Francia, como potencia colonial, ha tenido que asumir ese reto desde el siglo antepasado, sin olvidar que allí no hay lugar para el reconocimiento de minorías, porque eso implicaría desvirtuar el principio de la igualdad. La “asimilación” requiere entonces de la aceptación voluntaria de los ideales de la república. Algo difícil cuando los inmigrantes se niegan a aceptarlos, sea por convicción política, o porque prefieren creencias religiosas y valores o prácticas de familia y comportamiento social propios de sus países de origen. De donde surgen desacuerdos sobre la vestimenta, el matrimonio poligámico, el papel de las mujeres en la sociedad, y prácticas como la mutilación genital femenina.

Al finalizar la segunda década del Siglo XXI, casi el 10% de la población francesa era de inmigrantes, en su mayoría venidos del África y en particular del Magreb.
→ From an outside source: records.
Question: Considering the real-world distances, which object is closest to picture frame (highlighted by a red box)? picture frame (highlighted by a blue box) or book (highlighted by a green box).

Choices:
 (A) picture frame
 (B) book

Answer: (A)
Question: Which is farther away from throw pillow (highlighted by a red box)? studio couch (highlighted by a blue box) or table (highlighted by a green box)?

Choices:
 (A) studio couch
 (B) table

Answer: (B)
Ellos, y sus descendientes, conformarían una población principalmente musulmana de cerca de 8 millones de personas, en su mayoría jóvenes, involucrada en el problema de la integración a la sociedad francesa.
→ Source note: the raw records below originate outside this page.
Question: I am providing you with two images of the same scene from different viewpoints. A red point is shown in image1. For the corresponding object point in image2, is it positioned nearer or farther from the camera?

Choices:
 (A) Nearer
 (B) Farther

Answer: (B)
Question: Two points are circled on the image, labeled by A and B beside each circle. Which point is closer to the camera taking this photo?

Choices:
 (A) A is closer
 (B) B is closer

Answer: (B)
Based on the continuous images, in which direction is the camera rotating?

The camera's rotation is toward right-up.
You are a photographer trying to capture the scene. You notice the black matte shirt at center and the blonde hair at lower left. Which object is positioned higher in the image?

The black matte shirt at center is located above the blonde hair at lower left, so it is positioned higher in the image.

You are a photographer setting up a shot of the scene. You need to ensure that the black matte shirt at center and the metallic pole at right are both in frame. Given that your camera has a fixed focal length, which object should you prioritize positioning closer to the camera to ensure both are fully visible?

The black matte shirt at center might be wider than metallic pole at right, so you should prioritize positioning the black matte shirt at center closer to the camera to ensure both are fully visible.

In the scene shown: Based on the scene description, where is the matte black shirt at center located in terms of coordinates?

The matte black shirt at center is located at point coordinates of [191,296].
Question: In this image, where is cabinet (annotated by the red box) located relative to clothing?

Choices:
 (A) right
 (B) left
Tal vez se pueda apreciar mejor el fondo de las motivaciones un poco más remotas de los principales protagonistas de los hechos recientes, si se tiene en cuenta que la Guerra de Argelia dejó sembradas semillas de retaliación contra el antiguo poder colonial, que Mayo 68 introdujo elementos de liberación del pensamiento y la acción juveniles, y que la Revolución Iraní inspiró sentimientos de movilización en busca de la observación ortodoxa del islam, a los que se vinieron a sumar organizaciones contemporáneas empeñadas en una confrontación contra Occidente.
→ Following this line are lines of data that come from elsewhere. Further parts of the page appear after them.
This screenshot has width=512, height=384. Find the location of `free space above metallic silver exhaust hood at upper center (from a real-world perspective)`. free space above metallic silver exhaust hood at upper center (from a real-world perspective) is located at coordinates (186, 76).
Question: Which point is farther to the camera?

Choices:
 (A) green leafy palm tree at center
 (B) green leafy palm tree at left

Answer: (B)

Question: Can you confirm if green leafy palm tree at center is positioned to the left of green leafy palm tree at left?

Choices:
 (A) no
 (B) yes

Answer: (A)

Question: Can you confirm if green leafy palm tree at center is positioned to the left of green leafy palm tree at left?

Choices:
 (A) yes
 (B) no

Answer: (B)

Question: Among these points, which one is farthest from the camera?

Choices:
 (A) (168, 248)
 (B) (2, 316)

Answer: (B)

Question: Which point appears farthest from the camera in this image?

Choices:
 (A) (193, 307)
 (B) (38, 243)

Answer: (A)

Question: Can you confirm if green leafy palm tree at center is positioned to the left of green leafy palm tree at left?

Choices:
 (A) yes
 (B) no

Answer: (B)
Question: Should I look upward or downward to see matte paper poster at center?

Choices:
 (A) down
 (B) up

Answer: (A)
En 2016, el 29% de los musulmanes encuestados no vacilaba en considerar la ley islámica como más importante que las leyes de la República Francesa. Circunstancia que, traducida al comportamiento en situaciones de encuentro, o desencuentro, con las autoridades del Estado, constituye una fuente muy importante de dificultades.

Así se entiende cómo incidentes como el de la muerte del joven que no atendió las órdenes de la policía, pudo desatar una cadena de reacciones que traen a cuento una variada colección de sentimientos que van desde las reacciones anti-estado, anti-establecimiento, o anti-autoridad, hasta el llamado íntimo a la lucha por una causa inspirada en la fidelidad a principios que se llevan en el fondo del alma y por los cuales se está dispuesto a la lucha y hasta el sacrificio.

Este recuento, que se queda corto, permite tal vez entender las dificultades propias de un asunto que desde afuera se tiende a simplificar demasiado. Problema que los últimos presidentes han tratado de manejar desde diferentes perspectivas, en busca de remendar la “fractura social” de la que hablaba Chirac. Para lo cual han intervenido en materia educativa, han buscado el diálogo y han llegado a la expedición de una ley de “refuerzo de los principios republicanos”, cuyo éxito solamente se podrá apreciar con el tiempo, y que insiste en la existencia de una sola comunidad nacional, la convivencia dentro de la laicidad, y el trato igual para todos los ciudadanos.

Sea cual sea la orientación de la política del estado ante una situación que no ha tenido arreglo, subsisten los elementos propios del desencuentro, con uno que en particular complica la marcha hacia un arreglo que deje satisfechas a las partes. Se trata de la representación de los musulmanes de Francia, difícil de atribuir a alguien en particular, ante la coexistencia de tantas versiones del islam como pueden existir radicadas en el país. Sin perjuicio de que haya sectores musulmanes que son entusiastas, sin reservas, de la causa de la República.

La persistencia de la inconformidad con el Estado, y la agitación de elementos culturales que van en contravía de sus instituciones, pueden degenerar en violencia con la facilidad que ya se ha podido ver, y mantendrán en vilo a Francia hasta que se descubran fórmulas para evitar el rezago de ciertos sectores sociales y se comiencen a notar los efectos del nuevo intento de asimilación que la ley de refuerzo de los principios republicanos trató de promover. Mientras tanto, los buitres de los extremismos, de toda procedencia, asechan y están prestos a sacar provecho de cualquier desvarío. La Francia profunda, que encarna los valores de la república, también observa.